К горлу подступает тошнотворный комок- сознание корчится и нехотя погружается в темную загадочную пучину.Глубже, еще глубже! Беспощадный пресс расплющивает голову и она взрывается, наконец, тысячами кровавых брызг. Падаю. Падаю!
Белая
- И запомни, боец, пока ты выбирал место,где бы упасть поудобней, тебя уже застрелили! Ты умер,боец, и я,роняя скупую старшинскую слезу, пишу письмо твоей мамочке:Ваш сын случайно погиб в бою, геройски не желая замарать казенное имущество…Рота! Вспышка справа! Переползаниями- вперед! Голову! Голову в грязь суй, а не автомат, в нем твоя жизнь, боец, чем ты будешь отбиваться от превосходящих сил противника? Ползком я сказал, твари!

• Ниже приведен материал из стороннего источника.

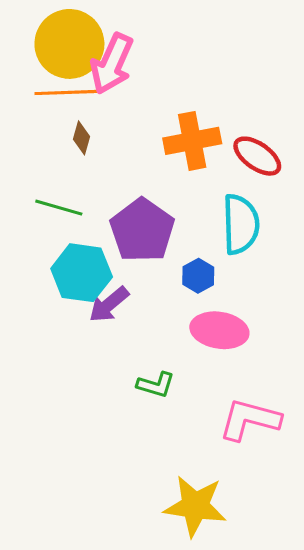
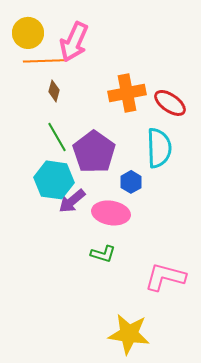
yellow circle: (69, 44) -> (28, 33), moved, size x0.7
green line: (59, 208) -> (57, 137), moved, turned 44
pink ellipse: (219, 330) -> (111, 213), moved

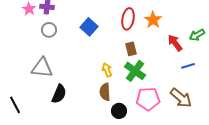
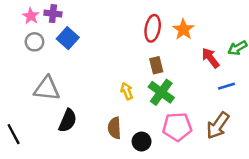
blue square: (89, 27) -> (68, 38), moved
gray circle: (49, 30) -> (34, 42), moved
brown semicircle: (105, 92) -> (114, 128), moved
brown arrow: (181, 98) -> (218, 126), turned 85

Старшину бьет нервный тик. Мы, семьдесят салажат, будущих командиров боевых машин десанта, крутим отощавшими задницами, ползая в жирной, щедро удобренной солярой полигонной грязи.
- Тому, кто прошел маленький Гайжюнай, не страшен большой Бухенвальд! Присели! Передвигаемся на объект Ебун-гора гуськом, можно присядкой, не возражаю! Песню, запевай!
…Россия! Лю-бимая моя!
Родные! Березки – тополя!
Как до-рога-ты , для солдата!
Родная русская земля-аААА!
Синяя
…ААА! Больно! Боль вырывает из короткого забытья. В грудь как будто заталкивают каленый стержень. АААА!!! Невыносимо больно! Пахнет паленым…Бородатые тени мечущиеся под потолком. Двое. Да что вы делаете, суки! Вместо крика из горла вырывается сухой клекот. В груди шкворчит раскаленный стержень. Бородачи смеются. Место холоду уступает удушливая жара. Тело плавится. Глаза и рот забиты раскаленным песком. АААА!!! Больно-оООО!!! Суки!
Белая
-… запомните, суки, я здесь решаю, когда спать, а когда бодрствовать! Отбой! Время пошло! Раз! Два! Три…Не успеваем, значит, раздеться…Ро-та! Пааадъем!
Четвертый час «сон-тренажа», мои замордованные братишки – десантники отупело одеваются и раздеваются, разбегаясь по ярусам кроватей со скоростью прячущихся от дневного света крыс.
- Ну вот, молодцы…почти уложились. Стоп. А где Моисеев?
Моисеев успел уснуть за несколько секунд импровизированного отбоя. Он сладко почмокивает толстыми губами, свесив со второго яруса грязную руку. На ладони свежая наколка «За ВДВ!» Когда успел ? Идиот…
- Рота! Из-за рядового Моисеева занятия по сон – тренажу продолжаются! Спать будете дома, бойцы…
- Моисеев! Подъем!
Ошалелый мальчишка спрыгивает с кровати, пытаясь запрыгнуть в хэбэшные штаны, падает, смешно хлопает белобрысыми рязанскими ресницами, не врубаясь в ситуацию. Никто не смеется. Рота хочет спать, она ненавидит рядового Моисеева. Сдохни, тварь :мы –команда, единый организм, отторгающий ненужные члены…
Синяя
- Ну как, вспомнил? Не молчи, шурави…
Распухший обрубок языка двигается в пересохшей пещере рта, безуспешно пытаясь выдавить нечто членораздельное. Пустое. Клекот и мычание- мой ответ смуглым бородачам со странными, небесной пустоты, глазами. Братья? Наверно…почти близнецы. Легкий акцент, или он мне только кажется? Духи? Вряд ли…слишком лощеные, хотя одеты, как духи. Плен? Плен…
Не повезло тебе, братишка. В моей ситуации лучше обращаться к себе в третьем лице. Был рядовой Сухов, стал –просто мясо, мясо на чужой скотобойне. Чего-чего, а баек о «развлечениях» духов за два месяца Афгана мы наслушались предостаточно.
- Мика, он не хочет говорить…- Кудрявый Мика склоняется надо мной и внимательно вглядывается бездонными ледяными глазами. В них нет ничего. С тем же интересом он рассматривал бы собственную ладонь. Холод проникает до самых внутренностей: этот не даст просто умереть…
- Можно еще раз, Джаба.
Рыжеватый близнец Мики, тот, который Джаба, показывает мне раскаленный докрасна кинжал, пытаясь …нет не напугать, он просто делает свою работу. И это самое страшное.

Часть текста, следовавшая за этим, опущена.